A dent in the universe

It’s difficult to believe what you’re doing can make a difference.

Day after day, you try. You go at it. You find a way to make a move forward. You take a small step. You make a tiny dent in the big, impersonal universe.

Night after night, something happens. You can’t tell what. Maybe it’s fairies (the evil kind) or goblins or dark matter or something. Somehow, it seems like the work comes undone. You wake up in the morning, hopeful, but the dent is smoothed out. The surface polished. Your attention rolls right off of it. Your hope drips down and puddles at the bottom.

What have you been doing? What difference did it make?

It seems so hopeless.

It’s hard to keep going when it looks like you’re going nowhere.

Somebody comes along with stupid advice like, “Trust the process,” or “Do it for the sake of the experience,” or “It’s about the journey, not the destination.” And you want to throat-punch that person. You grit your teeth and smile and mutter some unintelligible response, instead. And that night, after another day of sweat and toil, making another tiny dent in this particular patch of a vast and unswerving universe, you fall asleep imagining how good it would feel to throat-punch that person.

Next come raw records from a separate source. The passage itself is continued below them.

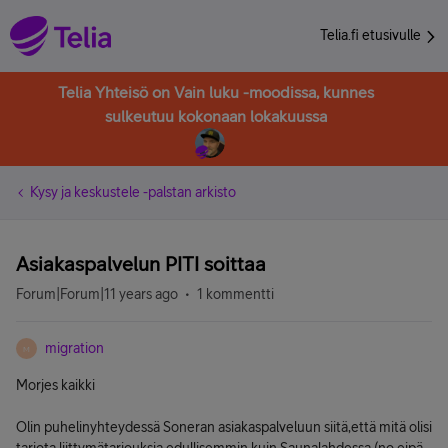
Telia.fi etusivulle
Telia Yhteisö on Vain luku -moodissa, kunnes
sulkeutuu kokonaan lokakuussa
Kysy ja keskustele -palstan arkisto
Asiakaspalvelun PITI soittaa
Forum|Forum|11 years ago
1 kommentti
migration
M
Morjes kaikki
Olin puhelinyhteydessä Soneran asiakaspalveluun siitä,että mitä olisi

The next morning you wake up and check on your work. Once again: no sign of your labor. All evidence that you have been here, that you have done anything, is wiped away.

Where does it go? Why does all your work, all your effort, all your faithfulness mean nothing?

Is it just the nature of existence? Is this how the universe works?

Are you too small and the problem too big?

Is it like throwing pebbles on a pond? You can make some ripples on the surface. But the pebbles sink, and the ripples disappear. You can throw pebble after pebble, but the surface of the water always goes back to what it was.

It’s so hard to be steady when everything seems pointless.

When you’re walking the same loop. When you’re banging your head on the same wall. When the progress you make keeps unmaking itself. When you endure the pain of the whole process–whatever it is–hoping for something better at the end, only to look up and find: you’re back at the starting point. Right back at the beginning.

How did this happen?

Why does this happen?

Have you ever watched videos of a building demolition? I have watched lots of them, weirdly. There’s something like a shock wave, and then you can see what looks like the whole building shuddering, and then it … goes down. Calmly, almost slowly. And the whole building is a pile of rubble. A giant structure, laid to rest, in this measured and neat way. It looks effortless.

I don’t know a lot of details about building demolition–despite my video history–but I know that one charge of an explosive isn’t enough to bring a building down. You have to have enough of it, and you have to put it in the right places.

And then it all falls down.

And it’s quite messy, for a bit, isn’t it?

Sometimes we assume we’re building things, but what we’re really doing is clearing the area so something can be built.

The old structure that wasn’t safe anymore.

The broken-down building that wasn’t solid.

Those old, unsafe things have to break down so we can make space for the new things we really do want to build. Breaking down things is a lot of work. It’s messy. Before you get clear space, you get a big pile of rubble. There’s a lot of noise and a lot of dust and it’s overwhelming and it’s ugly.

For a while, it’s really ugly. For a while, it seems quite clear that you aren’t making a dent in the universe. The universe is making a dent in you.

And that’s true, isn’t it?

Here’s life, making a dent in your beliefs, your assumptions, your dreams. Here’s life, throwing a big fat wrench in how you thought things would work out.

Here’s life, with a nice gift-wrapped package of exactly what you didn’t want.

Here’s life, coming at you with round after round of explosive until the old unsafe unhealthy broken structures you’ve been hauling around are all demolished, all torn down.

It all seems very cruel because we want to build things. We want to build beautiful things. We want to build good things, safe things, lasting things. We want meaning and love, not random destruction.

But maybe the destruction is not random. When things fall apart and things come undone and we’re looking at life and it’s nothing but a pile of rubble, maybe that’s when we know: here is the real beginning.

Here is the open space for building.

Here is where a foundation can be laid.

Here is where something new and precious can be built.

So get out your pickaxe, sister, and let’s clear this ground.